そのうちの8年ほどを祖母はホームでお世話になりました。ホームでの暮らしは、寂しい気持ちはあったと思いますが、祖母は明るく、時には怒ることもあったそうですが、自分のためにお世話をしてくれる職員さんに、常に感謝の気持ちを持ちながら過ごしてくれていたように思います。

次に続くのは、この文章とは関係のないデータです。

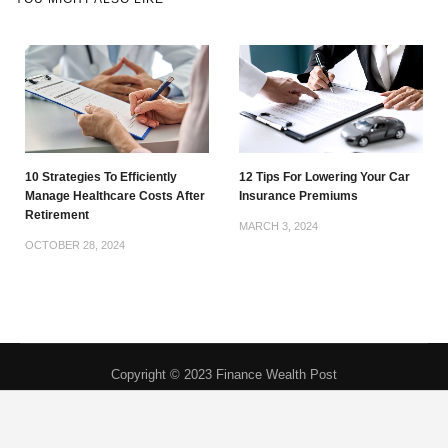
10 Strategies To Efficiently
12 Tips For Lowering Your Car
Manage Healthcare Costs After
Insurance Premiums
Retirement
MARCH 3, 2024
OCTOBER 28, 2024
Copyright © 2023 Finance Wealth Post
Privacy Policy
|
About
|
Contact
|
DMCA
|
Do Not Sell My Personal
Information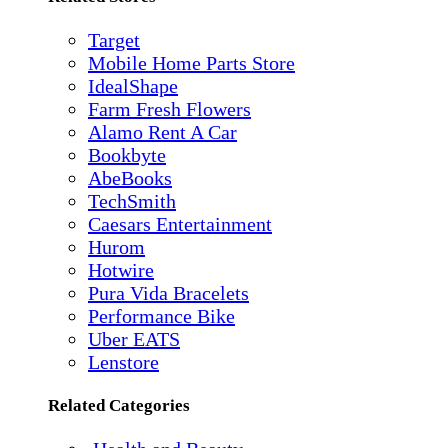
Target
Mobile Home Parts Store
IdealShape
Farm Fresh Flowers
Alamo Rent A Car
Bookbyte
AbeBooks
TechSmith
Caesars Entertainment
Hurom
Hotwire
Pura Vida Bracelets
Performance Bike
Uber EATS
Lenstore
Related Categories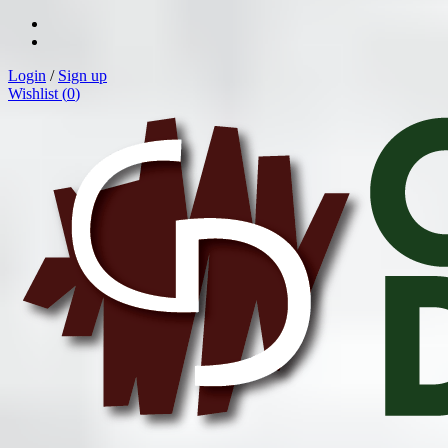
Login
/
Sign up
Wishlist (
0
)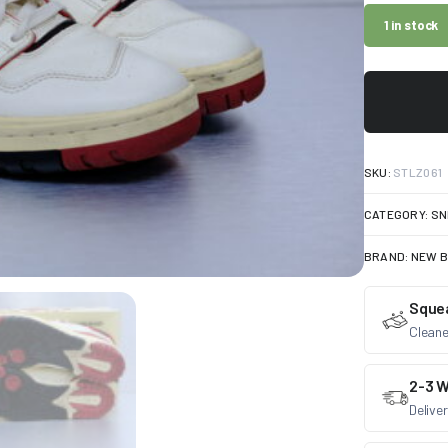
1 in stock
SKU:
STLZ061
CATEGORY:
SN
BRAND:
NEW 
Sque
Cleane
2-3 W
Delive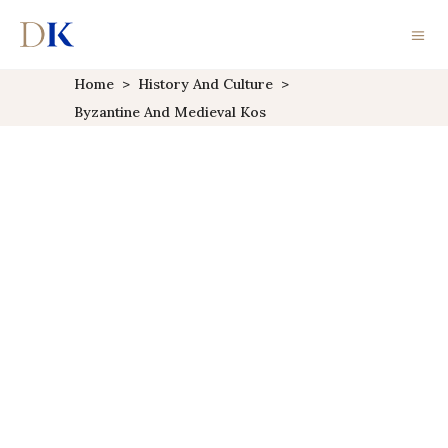
Home
>
History And Culture
>
Byzantine And Medieval Kos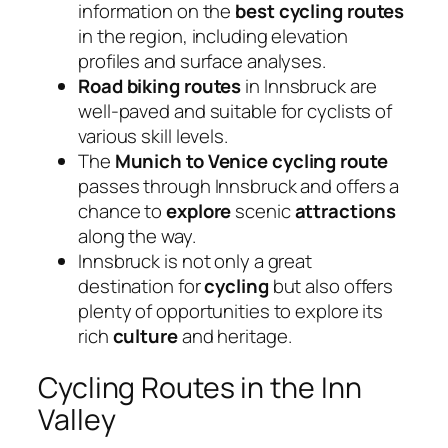
information on the
best cycling routes
in the region, including elevation
profiles and surface analyses.
Road biking routes
in Innsbruck are
well-paved and suitable for cyclists of
various skill levels.
The
Munich to Venice
cycling route
passes through Innsbruck and offers a
chance to
explore
scenic
attractions
along the way.
Innsbruck is not only a great
destination for
cycling
but also offers
plenty of opportunities to explore its
rich
culture
and heritage.
Cycling Routes in the Inn
Valley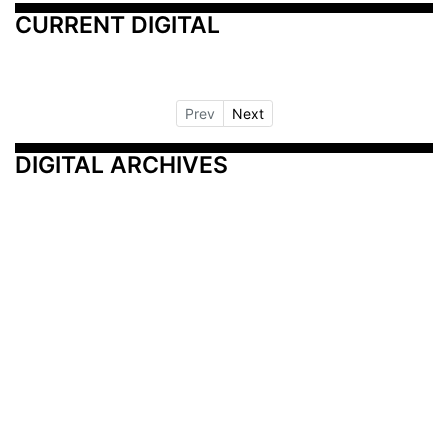
CURRENT DIGITAL
Prev
Next
DIGITAL ARCHIVES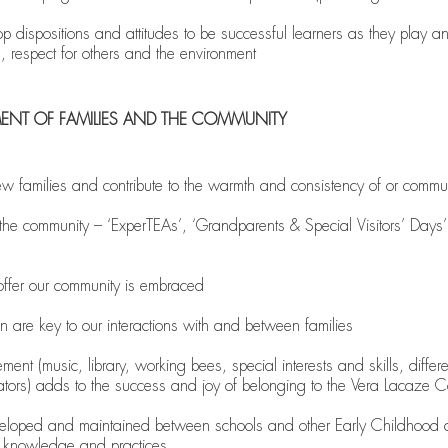
 dispositions and attitudes to be successful learners as they play an
e, respect for others and the environment
MENT OF FAMILIES AND THE COMMUNITY
w families and contribute to the warmth and consistency of or commun
he community – ‘ExperTEAs’, ‘Grandparents & Special Visitors’ Days’,
s offer our community is embraced
on are key to our interactions with and between families
gement (music, library, working bees, special interests and skills, diff
ators) adds to the success and joy of belonging to the Vera Lacaze 
eveloped and maintained between schools and other Early Childhood c
e knowledge and practices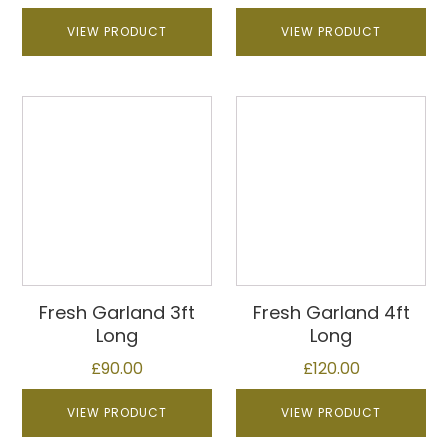
VIEW PRODUCT
VIEW PRODUCT
This
This
product
product
has
has
multiple
multiple
variants.
variants.
The
The
options
options
may
may
be
be
Fresh Garland 3ft
Fresh Garland 4ft
chosen
chosen
Long
Long
on
on
£
90.00
£
120.00
the
the
product
product
VIEW PRODUCT
VIEW PRODUCT
page
page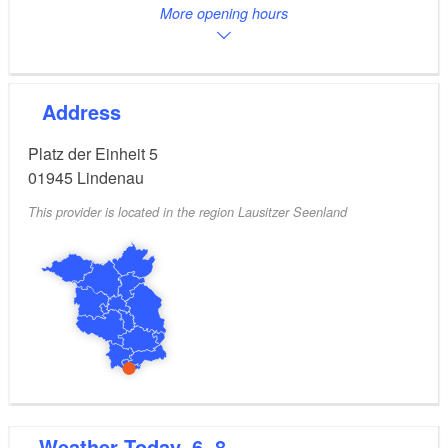
More opening hours
Address
Platz der Einheit 5
01945
Lindenau
This provider is located in the region Lausitzer Seenland
Weather
Today, 6. 8.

私が行くと、いつも嬉しそうににっこりと笑い、ひとりできたの?と私を気遣うように声をかけてくれて、周りの人に、『うちの孫』と自慢するように紹介するのが常でした。
私はいつも、祖母の部屋の掃除をし、
祖母にコーヒー牛乳とプリンや揚げまんじゅうを差し入れして、ふたりでゆっくりと過ごすのです。少しでも祖母といられるよう、祖母がみんなと夕食を食べている間に、
必要なものをスーパーに買いに出かけました。
買い物行ってくるね、と声をかけると、また帰ってくる?と聞いてきて、夜帰るときは、暗いから泊まっていけば、と言いました。

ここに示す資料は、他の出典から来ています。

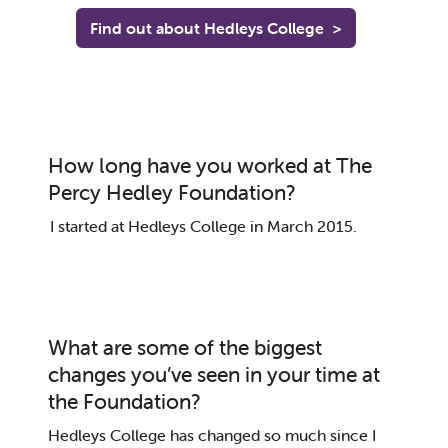
Find out about Hedleys College
>
How long have you worked at The
Percy Hedley Foundation?
I
started at
Hedleys
College in March 2015
.
What are some of the biggest
changes you’ve seen in your time at
the Foundation?
Hedleys
College has
changed so much
since I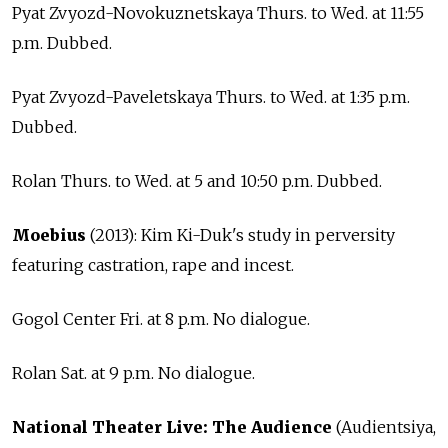
Pyat Zvyozd-Novokuznetskaya Thurs. to Wed. at 11:55
p.m. Dubbed.
Pyat Zvyozd-Paveletskaya Thurs. to Wed. at 1:35 p.m.
Dubbed.
Rolan Thurs. to Wed. at 5 and 10:50 p.m. Dubbed.
Moebius
(2013): Kim Ki-Duk's study in perversity
featuring castration, rape and incest.
Gogol Center Fri. at 8 p.m. No dialogue.
Rolan Sat. at 9 p.m. No dialogue.
National Theater Live: The Audience
(Audientsiya,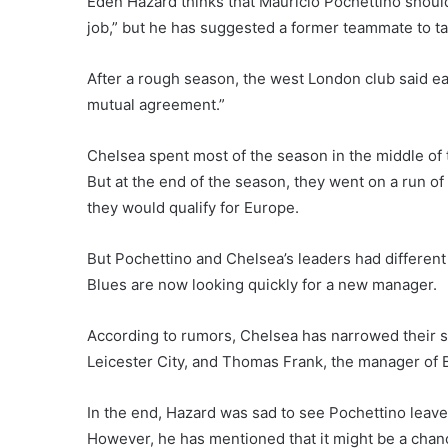
Eden Hazard thinks that Mauricio Pochettino shoul
job,” but he has suggested a former teammate to ta
After a rough season, the west London club said ea
mutual agreement.”
Chelsea spent most of the season in the middle of th
But at the end of the season, they went on a run of 
they would qualify for Europe.
But Pochettino and Chelsea’s leaders had different
Blues are now looking quickly for a new manager.
According to rumors, Chelsea has narrowed their 
Leicester City, and Thomas Frank, the manager of B
In the end, Hazard was sad to see Pochettino leave
However, he has mentioned that it might be a chanc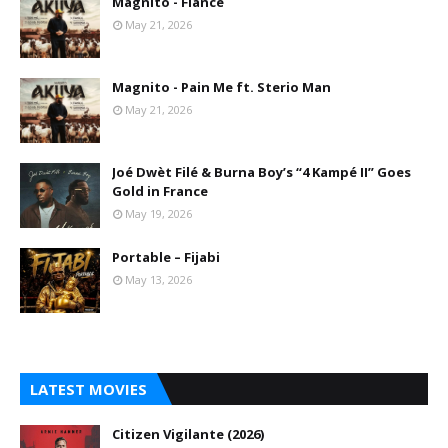
Magnito - Fiance
May 21, 2026
Magnito - Pain Me ft. Sterio Man
May 21, 2026
Joé Dwèt Filé & Burna Boy’s “4 Kampé II” Goes
Gold in France
May 19, 2026
Portable – Fijabi
May 13, 2026
LATEST MOVIES
Citizen Vigilante (2026)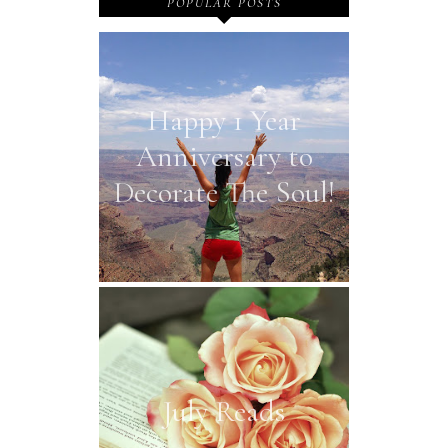
POPULAR POSTS
Happy 1 Year
Anniversary to
Decorate The Soul!
July Reads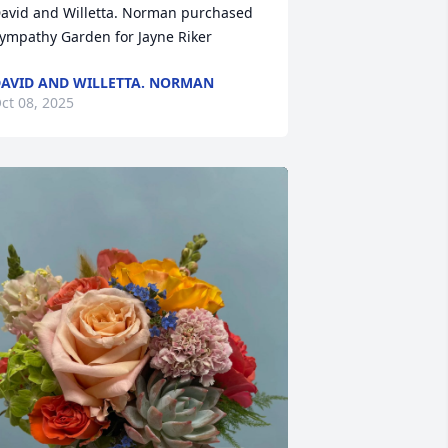
avid and Willetta. Norman purchased 
ympathy Garden for Jayne Riker
AVID AND WILLETTA. NORMAN
ct 08, 2025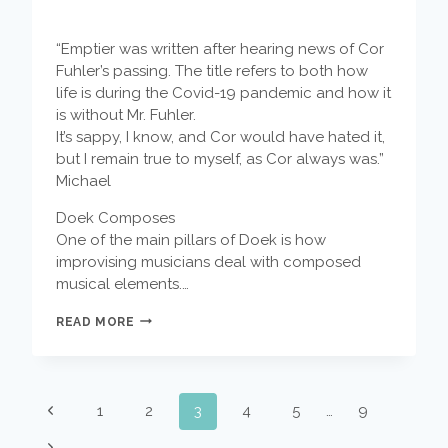
“Emptier was written after hearing news of Cor
Fuhler’s passing. The title refers to both how
life is during the Covid-19 pandemic and how it
is without Mr. Fuhler.
It’s sappy, I know, and Cor would have hated it,
but I remain true to myself, as Cor always was.”
Michael
Doek Composes
One of the main pillars of Doek is how
improvising musicians deal with composed
musical elements.…
DOEK
READ MORE
COMPOSES
–
EMPTIER
BY
PAGE
MICHAEL
Previous
1
2
3
4
5
…
9
MOORE
NAVIGATION
Page
Next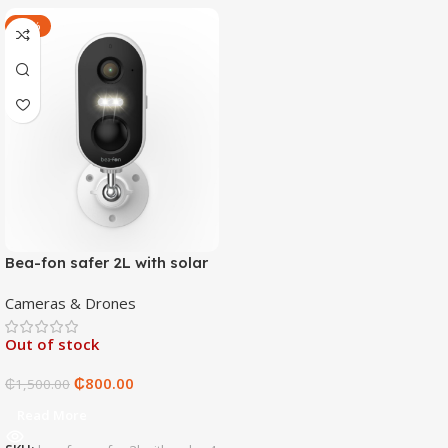
-47%
Bea-fon safer 2L with solar
4 panels
Cameras & Drones
Out of stock
₵
800.00
₵
1,500.00
Read More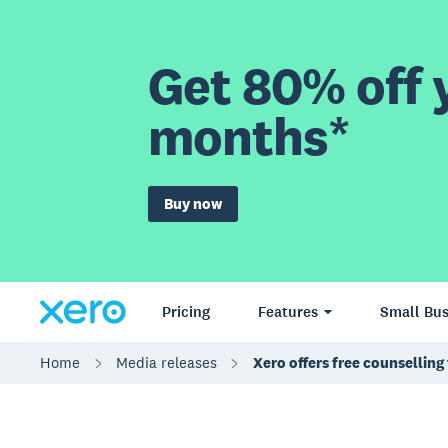
Get 80% off y
months*
Buy now
Pricing
Features
Small Bus
Home
Media releases
Xero offers free counsellin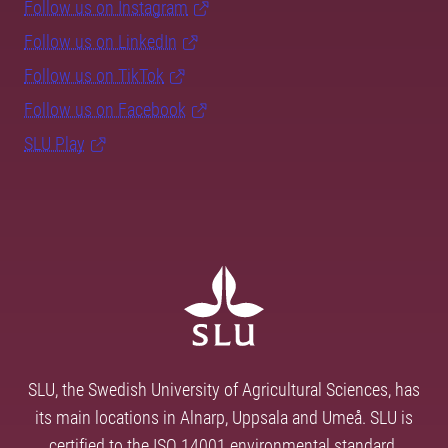
Follow us on Instagram
Follow us on LinkedIn
Follow us on TikTok
Follow us on Facebook
SLU Play
SLU, the Swedish University of Agricultural Sciences, has
its main locations in Alnarp, Uppsala and Umeå. SLU is
certified to the ISO 14001 environmental standard.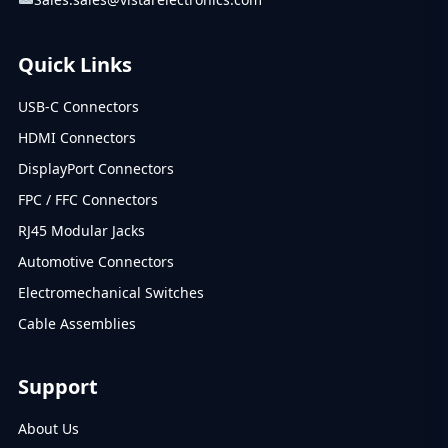
Quick Links
USB-C Connectors
HDMI Connectors
DisplayPort Connectors
FPC / FFC Connectors
RJ45 Modular Jacks
Automotive Connectors
Electromechanical Switches
Cable Assemblies
Support
About Us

おばあちゃんと過ごした時間は、ホームに入るまでの1年と数ヶ月の濃密な時間と、ホームに入ってからのゆったりとした時間があり、そのどれもが、とても楽しくて幸せな時間でした。
それは、祖母が私に負担をかけないよう、我慢をしてくれたり、頑張ってくれたから過ごせた時間だと思っています。
コロナで面会が制限されて、抜け殻のように元気をなくした祖母も、ここ最近、最後の力を振り絞って、私と病院に行き、整体に行き、帰るときは楽しかった、ありがとうと言ってくれました。

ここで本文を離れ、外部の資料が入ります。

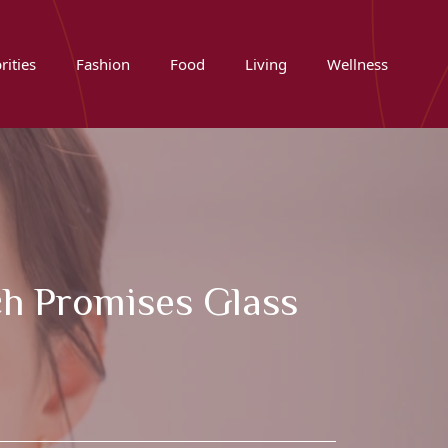
rities
Fashion
Food
Living
Wellness
ch Promises Glass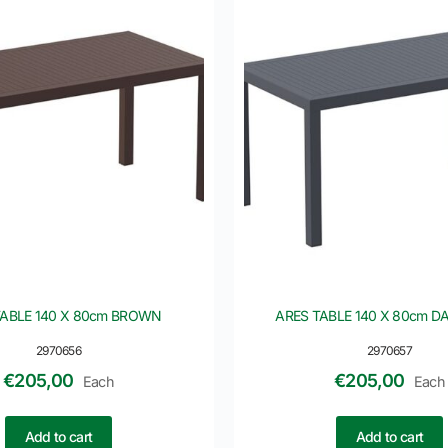
TABLE 140 X 80cm BROWN
ARES TABLE 140 X 80cm D
2970656
2970657
€
205,00
€
205,00
Each
Each
Add to cart
Add to cart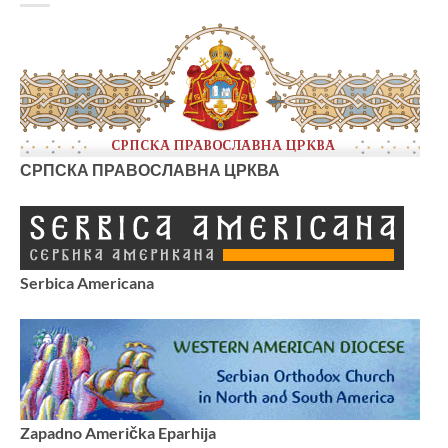
СРПСКА ПРАВОСЛАВНА ЦРКВА
Serbica Americana
Zapadno Američka Eparhija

お礼を言うのは私の方です。おばあちゃん、ありがとう。私も本当に楽しかったし、幸せだった。
95年間、様々な苦労や、困難を乗り越えて、最後まで生きる気力をなくさず、立派に生きたおばあちゃんを誇りに思います。
おばあちゃん、今度はお母さんと、ゆっくりと過ごして下さい。